Question

In Exercises \(1-8,\) find the derivative of \(y\) with respect to the appropriate variable. $$y=\sin ^{-1} \frac{3}{t^{2}}$$

Short answer

The derivative of \(y = \sin^{-1}(\frac{3}{t^{2}})\) with respect to \(t\) is \(y' = -\frac{6}{t^{3} \sqrt{1 - (\frac{9}{t^{4}})}}\).

Step-by-step solution

Differentiation of inverse sine

Recall the formula for differentiating the inverse sine function \(y = \sin^{-1}(x)\): \\ The derivative is given by \(\frac{dy}{dx} = \frac{1}{\sqrt{1 - x^{2}}}\).

Use Chain Rule

The function is a composition of the inverse sine function \(\sin^{-1}(x)\) and the function \(\frac{3}{t^{2}}\). This means that the chain rule is needed to differentiate it: \\ The chain rule states that the derivative of the composite function \(f(g(x))\) is given by \(f'(g(x)) \cdot g'(x)\). In this case, \(f(x) = \sin^{-1}(x)\) and \(g(x) = \frac{3}{t^{2}}\). \\ Differentiating the outer function, \(f'(x) = \frac{1}{\sqrt{1 - x^{2}}}\), and substituting \(g(x)\) into it, gives \(f'(g(x)) = \frac{1}{\sqrt{1 - (\frac{3}{t^{2}})^{2}}}\).

Differentiate the Inner Function

The inner function \(g(x) = \frac{3}{t^{2}}\) is a simple power function, and so can be differentiated using the power rule. Its derivative is therefore \(g'(x) = -\frac{6}{t^{3}}\).
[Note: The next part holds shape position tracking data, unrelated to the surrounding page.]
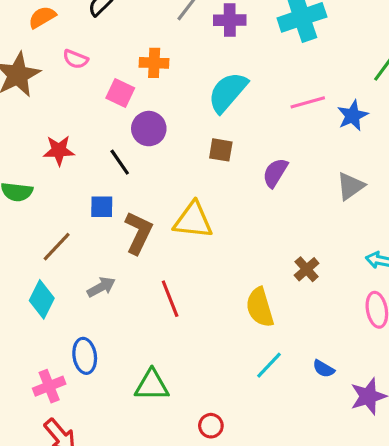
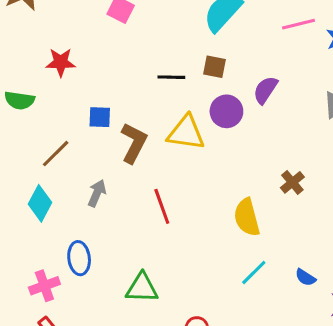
purple circle: (149, 129) -> (226, 111), moved
black line: (120, 162) -> (171, 77), moved, turned -56
gray arrow: (101, 287) -> (97, 193), turned -40

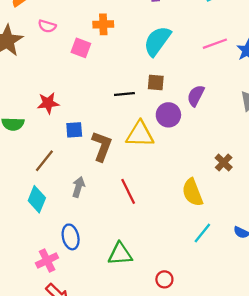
red star: (61, 62) -> (48, 103), moved

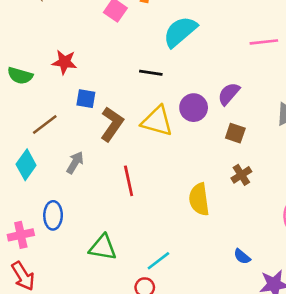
cyan semicircle: (157, 41) -> (180, 32), moved
brown square: (156, 83) -> (235, 133), moved
cyan line: (202, 233) -> (158, 261), moved

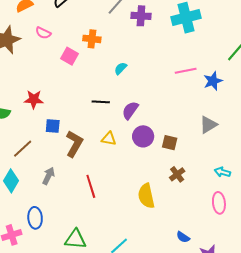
cyan semicircle: (180, 32) -> (121, 68), size x0.5
purple semicircle: (229, 94) -> (130, 110), moved
purple circle: (194, 108) -> (143, 136), moved
yellow triangle: (157, 121) -> (109, 139), size x0.6

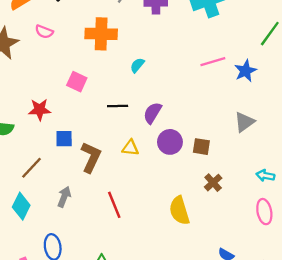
orange cross: (92, 39) -> (101, 34), size x1.5
pink square: (69, 56) -> (77, 82), moved

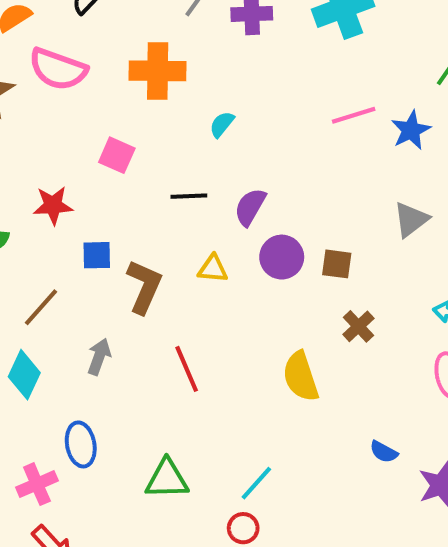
pink semicircle: (44, 32) -> (58, 69), size x1.8

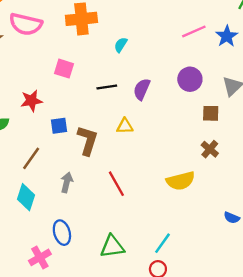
purple circle: (282, 257) -> (190, 79), moved
brown square: (337, 264) -> (211, 113), moved
yellow semicircle: (301, 377) -> (181, 181), turned -80

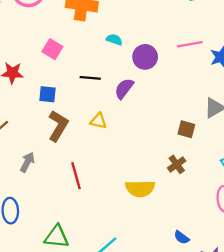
cyan semicircle: (121, 45) -> (114, 40), turned 63
purple circle: (190, 79) -> (145, 57), moved
blue square: (59, 126) -> (47, 94), moved

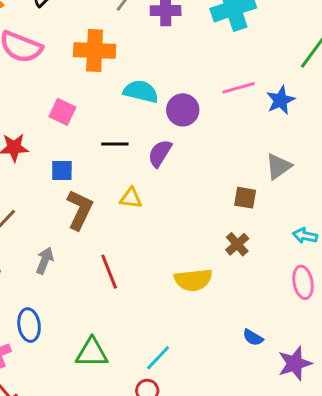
cyan semicircle: (114, 40) -> (141, 92), size x1.6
Substitute the Derivatives into the Chain Rule

Substituting the values of \(f'(g(x))\) and \(g'(x)\) into the chain rule formula, gives: \\ \(y' = f'(g(x)) \cdot g'(x) = \frac{1}{\sqrt{1 - (\frac{3}{t^{2}})^{2}}} \cdot -\frac{6}{t^{3}} = -\frac{6}{t^{3} \sqrt{1 - (\frac{9}{t^{4}})}}\).